**Exercise details**
Would you output each record exactly as it stands?

The input START

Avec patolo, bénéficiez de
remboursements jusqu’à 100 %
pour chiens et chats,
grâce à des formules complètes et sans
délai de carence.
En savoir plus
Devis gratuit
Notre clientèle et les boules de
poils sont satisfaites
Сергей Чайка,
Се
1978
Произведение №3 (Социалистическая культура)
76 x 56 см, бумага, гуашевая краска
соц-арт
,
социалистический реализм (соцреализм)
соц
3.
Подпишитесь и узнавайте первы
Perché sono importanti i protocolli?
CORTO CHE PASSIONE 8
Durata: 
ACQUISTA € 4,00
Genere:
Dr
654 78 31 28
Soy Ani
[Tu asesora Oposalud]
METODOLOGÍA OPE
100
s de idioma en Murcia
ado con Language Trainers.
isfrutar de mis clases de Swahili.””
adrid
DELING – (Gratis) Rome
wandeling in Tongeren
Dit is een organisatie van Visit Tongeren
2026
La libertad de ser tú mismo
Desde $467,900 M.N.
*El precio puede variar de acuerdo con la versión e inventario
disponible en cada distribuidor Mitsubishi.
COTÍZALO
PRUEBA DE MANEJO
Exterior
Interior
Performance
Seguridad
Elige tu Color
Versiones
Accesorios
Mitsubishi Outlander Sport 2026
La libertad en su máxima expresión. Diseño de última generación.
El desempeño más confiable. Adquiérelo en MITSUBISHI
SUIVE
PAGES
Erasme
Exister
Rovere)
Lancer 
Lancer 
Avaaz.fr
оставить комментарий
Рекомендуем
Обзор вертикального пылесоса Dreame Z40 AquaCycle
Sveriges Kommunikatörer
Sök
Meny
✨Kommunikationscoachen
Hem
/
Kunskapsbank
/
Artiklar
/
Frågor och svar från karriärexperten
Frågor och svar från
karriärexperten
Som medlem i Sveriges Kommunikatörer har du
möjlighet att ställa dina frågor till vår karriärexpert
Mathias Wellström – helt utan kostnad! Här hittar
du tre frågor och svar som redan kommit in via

The input END

**Answer for the task**
Avec patolo, bénéficiez de
remboursements jusqu’à 100 %
pour chiens et chats,
grâce à des formules complètes et sans
délai de carence.
En savoir plus
Devis gratuit
Notre clientèle et les boules de
poils sont satisfaites
Сергей Чайка,
Се
1978
Произведение №3 (Социалистическая культура)
76 x 56 см, бумага, гуашевая краска
соц-арт
,
социалистический реализм (соцреализм)
соц
3.
Подпишитесь и узнавайте первы
Perché sono importanti i protocolli?
CORTO CHE PASSIONE 8
Durata: 
ACQUISTA € 4,00
Genere:
Dr
654 78 31 28
Soy Ani
[Tu asesora Oposalud]
METODOLOGÍA OPE
100
s de idioma en Murcia
ado con Language Trainers.
isfrutar de mis clases de Swahili.””
adrid
DELING – (Gratis) Rome
wandeling in Tongeren
Dit is een organisatie van Visit Tongeren
2026
La libertad de ser tú mismo
Desde $467,900 M.N.
*El precio puede variar de acuerdo con la versión e inventario
disponible en cada distribuidor Mitsubishi.
COTÍZALO
PRUEBA DE MANEJO
Exterior
Interior
Performance
Seguridad
Elige tu Color
Versiones
Accesorios
Mitsubishi Outlander Sport 2026
La libertad en su máxima expresión. Diseño de última generación.
El desempeño más confiable. Adquiérelo en MITSUBISHI
SUIVE
PAGES
Erasme
Exister
Rovere)
Lancer 
Lancer 
Avaaz.fr
оставить комментарий
Рекомендуем
Обзор вертикального пылесоса Dreame Z40 AquaCycle
Sveriges Kommunikatörer
Sök
Meny
✨Kommunikationscoachen
Hem
/
Kunskapsbank
/
Artiklar
/
Frågor och svar från karriärexperten
Frågor och svar från
karriärexperten
Som medlem i Sveriges Kommunikatörer har du
möjlighet att ställa dina frågor till vår karriärexpert
Mathias Wellström – helt utan kostnad! Här hittar
du tre frågor och svar som redan kommit in via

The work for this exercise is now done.